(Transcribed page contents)
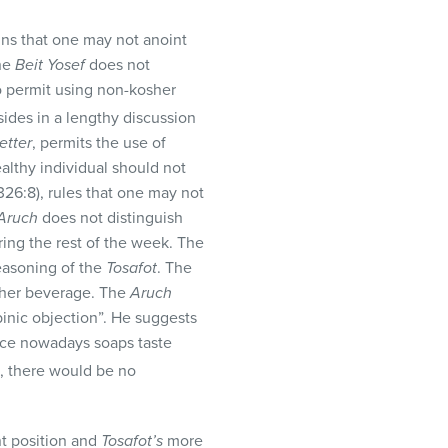
ns that one may not anoint
the
Beit Yosef
does not
ho permit using non-kosher
sides in a lengthy discussion
etter
, permits the use of
althy individual should not
326:8), rules that one may not
Aruch
does not distinguish
ing the rest of the week. The
reasoning of the
Tosafot
. The
sher beverage. The
Aruch
inic objection”. He suggests
ince nowadays soaps taste
e, there would be no
t position and
Tosafot’s
more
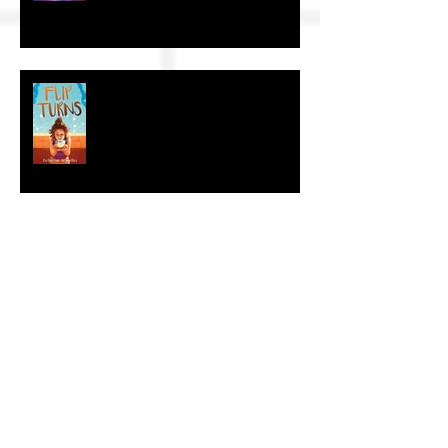
The Craft of KidLit: Author Interviews
The Craft of KidLit: Author Interview
The Craft of KidLit: Author Interviews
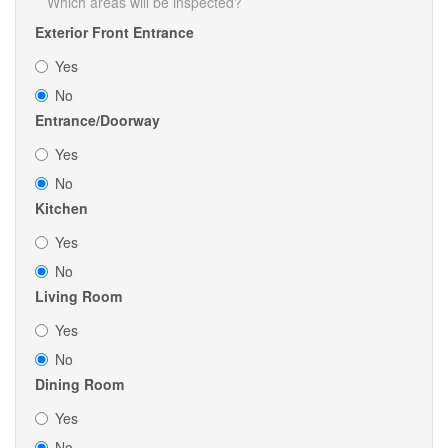
Which areas will be inspected?
Exterior Front Entrance
Yes
No
Entrance/Doorway
Yes
No
Kitchen
Yes
No
Living Room
Yes
No
Dining Room
Yes
No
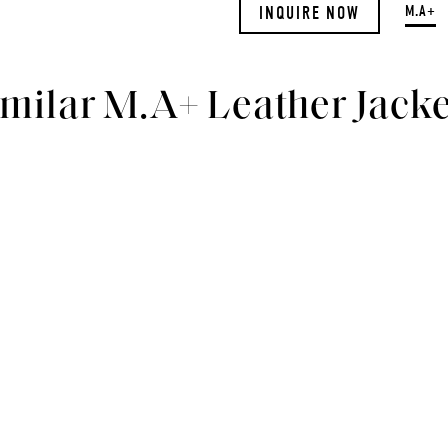
M.A+
INQUIRE NOW
imilar M.A+ Leather Jacke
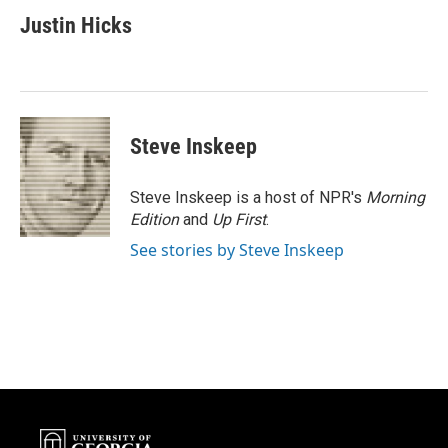
c
i
n
a
e
t
k
i
Justin Hicks
b
t
e
l
o
e
d
o
r
I
k
n
Steve Inskeep
Steve Inskeep is a host of NPR's
Morning
Edition
and
Up First
.
See stories by Steve Inskeep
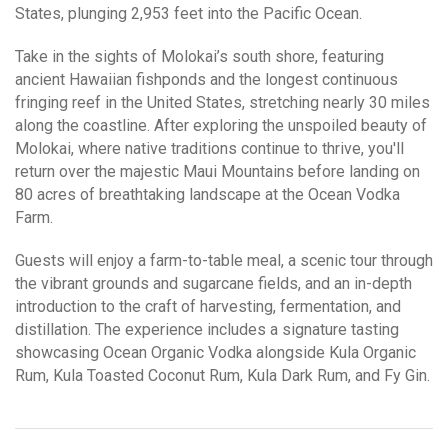
States, plunging 2,953 feet into the Pacific Ocean.
Take in the sights of Molokai’s south shore, featuring
ancient Hawaiian fishponds and the longest continuous
fringing reef in the United States, stretching nearly 30 miles
along the coastline. After exploring the unspoiled beauty of
Molokai, where native traditions continue to thrive, you'll
return over the majestic Maui Mountains before landing on
80 acres of breathtaking landscape at the Ocean Vodka
Farm.
Guests will enjoy a farm-to-table meal, a scenic tour through
the vibrant grounds and sugarcane fields, and an in-depth
introduction to the craft of harvesting, fermentation, and
distillation. The experience includes a signature tasting
showcasing Ocean Organic Vodka alongside Kula Organic
Rum, Kula Toasted Coconut Rum, Kula Dark Rum, and Fy Gin.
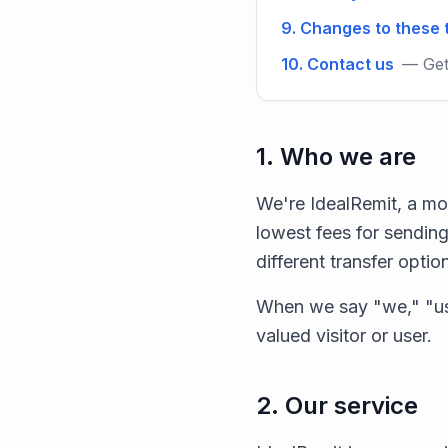
9. Changes to these
10. Contact us
— Get
1. Who we are
We're IdealRemit, a mo
lowest fees for sending
different transfer optio
When we say "we," "us
valued visitor or user.
2. Our service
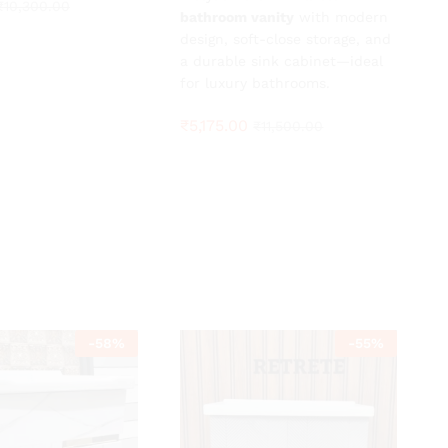
₹
₹
10,300.00
10,300.00
bathroom vanity
with modern
design, soft-close storage, and
a durable sink cabinet—ideal
for luxury bathrooms.
₹
5,175.00
₹
11,500.00
-
58
%
-
55
%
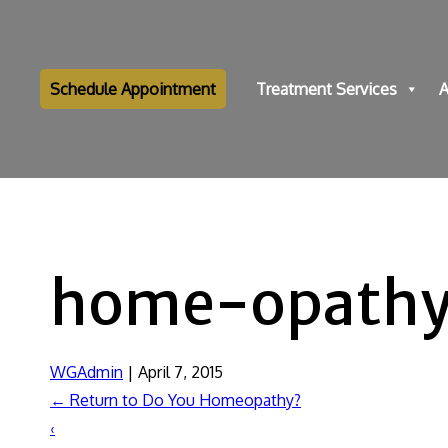
Schedule Appointment
Treatment Services
A
home-opath
WGAdmin
|
April 7, 2015
←
Return to Do You Homeopathy?
‹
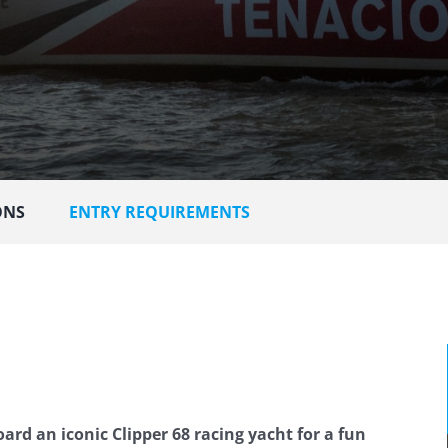
ONS
ENTRY REQUIREMENTS
ard an iconic Clipper 68 racing yacht for a fun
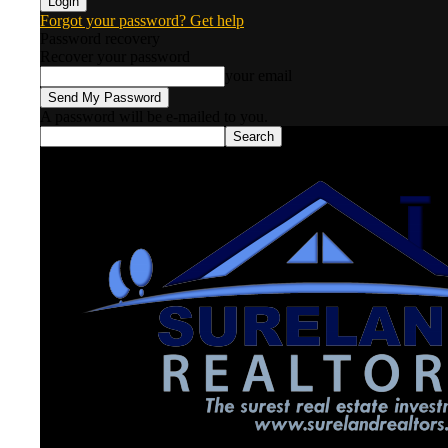
Forgot your password? Get help
Password recovery
Recover your password
your email
A password will be e-mailed to you.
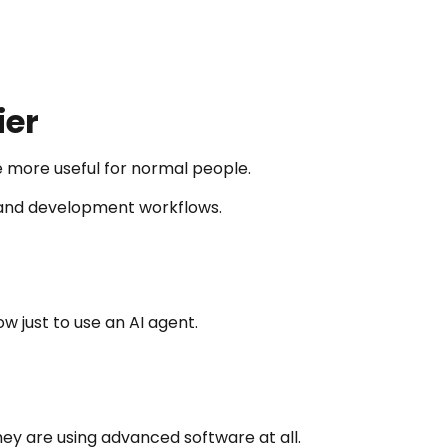
ier
 more useful for normal people.
, and development workflows.
 just to use an AI agent.
hey are using advanced software at all.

__Brief__
Reproduce the data above verbatim, minus any images.

__Your response__
ns that one may not anoint
the
Beit Yosef
does not
ho permit using non-kosher
sides in a lengthy discussion
etter
, permits the use of
althy individual should not
326:8), rules that one may not
Aruch
does not distinguish
ing the rest of the week. The
reasoning of the
Tosafot
. The
sher beverage. The
Aruch
inic objection”. He suggests
ince nowadays soaps taste
e, there would be no
t position and
Tosafot’s
more
The Craft of KidLit: Author Interviews
The Craft of KidLit: Author Interview
The Craft of KidLit: Author Interviews
Which areas will be inspected?
Exterior Front Entrance
Yes
No
Entrance/Doorway
Yes
No
Kitchen
Yes
No
Living Room
Yes
No
Dining Room
Yes
No
M.A+
INQUIRE NOW
imilar M.A+ Leather Jacke
c
i
n
a
e
t
k
i
Justin Hicks
b
t
e
l
o
e
d
o
r
I
k
n
Steve Inskeep
Steve Inskeep is a host of NPR's
Morning
Edition
and
Up First
.
See stories by Steve Inskeep
States, plunging 2,953 feet into the Pacific Ocean.
Take in the sights of Molokai’s south shore, featuring
ancient Hawaiian fishponds and the longest continuous
fringing reef in the United States, stretching nearly 30 miles
along the coastline. After exploring the unspoiled beauty of
Molokai, where native traditions continue to thrive, you'll
return over the majestic Maui Mountains before landing on
80 acres of breathtaking landscape at the Ocean Vodka
Farm.
Guests will enjoy a farm-to-table meal, a scenic tour through
the vibrant grounds and sugarcane fields, and an in-depth
introduction to the craft of harvesting, fermentation, and
distillation. The experience includes a signature tasting
showcasing Ocean Organic Vodka alongside Kula Organic
Rum, Kula Toasted Coconut Rum, Kula Dark Rum, and Fy Gin.
9. Changes to these
10. Contact us
— Get
1. Who we are
We're IdealRemit, a mo
lowest fees for sending
different transfer optio
When we say "we," "us
valued visitor or user.
2. Our service
₹
₹
10,300.00
10,300.00
bathroom vanity
with modern
design, soft-close storage, and
a durable sink cabinet—ideal
for luxury bathrooms.
₹
5,175.00
₹
11,500.00
-
58
%
-
55
%
Schedule Appointment
Treatment Services
A
home-opath
WGAdmin
|
April 7, 2015
←
Return to Do You Homeopathy?
‹
ONS
ENTRY REQUIREMENTS
ard an iconic Clipper 68 racing yacht for a fun
Forgot your password? Get help
Password recovery
Recover your password
your email
A password will be e-mailed to you.
ier
 more useful for normal people.
, and development workflows.
 just to use an AI agent.
hey are using advanced software at all.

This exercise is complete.